- **Exercise objective**: When a line below contains the string "Data", show that line.

#####

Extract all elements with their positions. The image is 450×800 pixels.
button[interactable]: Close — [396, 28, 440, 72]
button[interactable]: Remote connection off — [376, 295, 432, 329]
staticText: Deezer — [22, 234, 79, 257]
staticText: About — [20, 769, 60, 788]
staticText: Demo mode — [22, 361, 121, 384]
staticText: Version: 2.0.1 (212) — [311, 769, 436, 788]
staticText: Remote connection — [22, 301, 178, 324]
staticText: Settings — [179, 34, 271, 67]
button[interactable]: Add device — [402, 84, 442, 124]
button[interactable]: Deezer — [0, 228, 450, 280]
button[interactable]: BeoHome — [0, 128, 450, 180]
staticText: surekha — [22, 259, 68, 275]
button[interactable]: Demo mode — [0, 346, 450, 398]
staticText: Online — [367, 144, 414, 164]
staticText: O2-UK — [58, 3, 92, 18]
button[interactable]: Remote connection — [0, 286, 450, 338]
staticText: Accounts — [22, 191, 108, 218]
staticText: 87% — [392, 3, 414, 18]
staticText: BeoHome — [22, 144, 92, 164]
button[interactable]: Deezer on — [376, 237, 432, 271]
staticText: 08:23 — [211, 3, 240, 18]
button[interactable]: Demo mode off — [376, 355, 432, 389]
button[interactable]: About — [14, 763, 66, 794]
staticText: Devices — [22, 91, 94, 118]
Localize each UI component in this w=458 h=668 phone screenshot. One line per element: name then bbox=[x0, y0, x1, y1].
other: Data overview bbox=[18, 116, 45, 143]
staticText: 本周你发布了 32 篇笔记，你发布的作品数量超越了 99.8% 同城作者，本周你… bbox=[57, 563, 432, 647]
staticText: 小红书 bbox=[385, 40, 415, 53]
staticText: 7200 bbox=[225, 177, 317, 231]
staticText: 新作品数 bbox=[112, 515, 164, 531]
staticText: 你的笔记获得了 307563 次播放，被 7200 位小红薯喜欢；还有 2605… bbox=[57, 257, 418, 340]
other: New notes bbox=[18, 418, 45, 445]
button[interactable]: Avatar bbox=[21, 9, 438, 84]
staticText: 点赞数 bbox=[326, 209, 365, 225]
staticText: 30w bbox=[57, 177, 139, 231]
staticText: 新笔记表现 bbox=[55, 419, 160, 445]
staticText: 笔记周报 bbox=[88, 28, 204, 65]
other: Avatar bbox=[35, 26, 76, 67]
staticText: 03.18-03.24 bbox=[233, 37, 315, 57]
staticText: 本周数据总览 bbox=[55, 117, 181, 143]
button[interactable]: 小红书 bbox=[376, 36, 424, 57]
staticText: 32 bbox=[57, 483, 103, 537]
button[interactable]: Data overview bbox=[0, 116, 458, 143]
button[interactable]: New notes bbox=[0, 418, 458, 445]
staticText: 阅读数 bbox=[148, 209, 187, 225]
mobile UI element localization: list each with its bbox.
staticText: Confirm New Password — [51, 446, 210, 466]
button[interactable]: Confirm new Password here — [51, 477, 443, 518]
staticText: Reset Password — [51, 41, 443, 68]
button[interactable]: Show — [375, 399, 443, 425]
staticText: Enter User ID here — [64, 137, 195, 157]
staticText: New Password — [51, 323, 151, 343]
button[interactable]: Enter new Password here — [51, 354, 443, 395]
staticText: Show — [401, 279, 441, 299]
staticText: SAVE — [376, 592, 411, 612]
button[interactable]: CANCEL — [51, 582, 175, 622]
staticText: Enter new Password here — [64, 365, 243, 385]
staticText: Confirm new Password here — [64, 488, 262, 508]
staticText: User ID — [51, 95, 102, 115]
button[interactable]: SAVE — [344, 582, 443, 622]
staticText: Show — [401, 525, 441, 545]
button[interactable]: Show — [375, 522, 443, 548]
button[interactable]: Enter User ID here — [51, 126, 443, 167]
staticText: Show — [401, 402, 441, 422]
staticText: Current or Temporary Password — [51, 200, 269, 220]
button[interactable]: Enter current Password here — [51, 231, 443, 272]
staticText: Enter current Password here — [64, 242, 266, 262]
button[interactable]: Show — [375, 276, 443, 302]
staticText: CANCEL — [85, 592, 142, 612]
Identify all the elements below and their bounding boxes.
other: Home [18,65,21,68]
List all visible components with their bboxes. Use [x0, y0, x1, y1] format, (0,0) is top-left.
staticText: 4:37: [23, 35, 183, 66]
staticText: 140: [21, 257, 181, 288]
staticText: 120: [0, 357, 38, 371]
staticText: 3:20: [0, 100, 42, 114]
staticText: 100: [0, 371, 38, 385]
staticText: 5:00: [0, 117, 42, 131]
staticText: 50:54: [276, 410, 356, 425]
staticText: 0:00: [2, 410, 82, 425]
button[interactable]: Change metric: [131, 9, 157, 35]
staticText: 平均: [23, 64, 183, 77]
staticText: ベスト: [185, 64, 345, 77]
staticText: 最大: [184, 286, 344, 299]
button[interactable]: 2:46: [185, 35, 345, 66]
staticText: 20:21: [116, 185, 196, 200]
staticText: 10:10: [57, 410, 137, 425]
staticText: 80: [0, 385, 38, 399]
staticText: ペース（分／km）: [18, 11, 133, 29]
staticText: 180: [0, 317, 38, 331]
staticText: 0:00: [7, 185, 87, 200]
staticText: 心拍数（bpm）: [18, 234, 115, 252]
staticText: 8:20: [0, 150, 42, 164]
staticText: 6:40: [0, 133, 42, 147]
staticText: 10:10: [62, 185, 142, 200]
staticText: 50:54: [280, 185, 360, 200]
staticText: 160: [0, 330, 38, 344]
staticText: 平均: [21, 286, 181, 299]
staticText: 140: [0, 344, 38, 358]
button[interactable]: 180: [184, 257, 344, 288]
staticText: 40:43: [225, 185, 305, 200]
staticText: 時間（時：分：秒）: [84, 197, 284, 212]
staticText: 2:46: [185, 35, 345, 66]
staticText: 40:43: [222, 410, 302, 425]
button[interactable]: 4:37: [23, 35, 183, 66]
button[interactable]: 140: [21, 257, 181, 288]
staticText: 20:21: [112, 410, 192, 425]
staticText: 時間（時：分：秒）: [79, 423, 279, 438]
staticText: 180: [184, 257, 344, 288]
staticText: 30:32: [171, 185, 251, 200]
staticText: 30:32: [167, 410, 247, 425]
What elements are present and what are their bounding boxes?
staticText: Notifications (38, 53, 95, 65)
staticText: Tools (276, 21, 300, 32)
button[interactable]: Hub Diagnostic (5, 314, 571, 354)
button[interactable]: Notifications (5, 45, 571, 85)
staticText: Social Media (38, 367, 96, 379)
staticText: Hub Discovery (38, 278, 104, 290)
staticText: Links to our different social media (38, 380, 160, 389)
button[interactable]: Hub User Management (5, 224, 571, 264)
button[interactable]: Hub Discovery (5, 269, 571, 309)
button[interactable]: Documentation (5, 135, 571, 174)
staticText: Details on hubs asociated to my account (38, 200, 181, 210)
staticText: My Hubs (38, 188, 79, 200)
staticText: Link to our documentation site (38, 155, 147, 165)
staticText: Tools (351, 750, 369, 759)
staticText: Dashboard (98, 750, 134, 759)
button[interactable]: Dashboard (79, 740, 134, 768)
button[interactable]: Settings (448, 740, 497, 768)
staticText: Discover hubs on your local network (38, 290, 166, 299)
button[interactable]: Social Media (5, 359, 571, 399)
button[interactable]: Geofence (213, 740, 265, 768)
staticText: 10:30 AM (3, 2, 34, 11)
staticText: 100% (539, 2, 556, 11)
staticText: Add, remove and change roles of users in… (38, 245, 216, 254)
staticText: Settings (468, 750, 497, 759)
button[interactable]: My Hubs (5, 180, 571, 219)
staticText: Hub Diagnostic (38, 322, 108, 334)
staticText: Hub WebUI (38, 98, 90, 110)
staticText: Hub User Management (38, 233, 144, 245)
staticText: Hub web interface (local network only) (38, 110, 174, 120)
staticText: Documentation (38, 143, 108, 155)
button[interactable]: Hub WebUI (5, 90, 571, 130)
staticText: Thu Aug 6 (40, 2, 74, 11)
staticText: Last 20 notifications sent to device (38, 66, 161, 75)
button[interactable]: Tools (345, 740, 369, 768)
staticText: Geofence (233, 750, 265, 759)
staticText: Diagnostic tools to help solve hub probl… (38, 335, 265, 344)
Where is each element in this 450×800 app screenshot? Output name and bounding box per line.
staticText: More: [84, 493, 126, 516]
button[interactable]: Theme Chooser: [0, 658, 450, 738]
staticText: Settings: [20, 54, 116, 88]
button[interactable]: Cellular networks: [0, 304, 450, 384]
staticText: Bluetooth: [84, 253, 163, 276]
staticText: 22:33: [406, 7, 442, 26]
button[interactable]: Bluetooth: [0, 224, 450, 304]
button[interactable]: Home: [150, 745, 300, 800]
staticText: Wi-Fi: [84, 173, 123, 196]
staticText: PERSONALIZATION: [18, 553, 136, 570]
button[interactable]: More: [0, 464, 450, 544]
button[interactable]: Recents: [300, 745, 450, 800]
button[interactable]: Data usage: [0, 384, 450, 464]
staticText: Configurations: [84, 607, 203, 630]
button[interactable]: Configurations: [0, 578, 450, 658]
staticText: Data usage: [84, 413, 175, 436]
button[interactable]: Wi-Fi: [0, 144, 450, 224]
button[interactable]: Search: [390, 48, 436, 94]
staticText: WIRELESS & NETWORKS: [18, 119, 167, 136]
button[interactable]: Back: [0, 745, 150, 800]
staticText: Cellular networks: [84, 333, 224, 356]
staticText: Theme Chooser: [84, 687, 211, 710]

#####

- **Answer to this exercise**:
other: Data overview bbox=[18, 116, 45, 143]
button[interactable]: Data overview bbox=[0, 116, 458, 143]
button[interactable]: Data usage: [0, 384, 450, 464]
staticText: Data usage: [84, 413, 175, 436]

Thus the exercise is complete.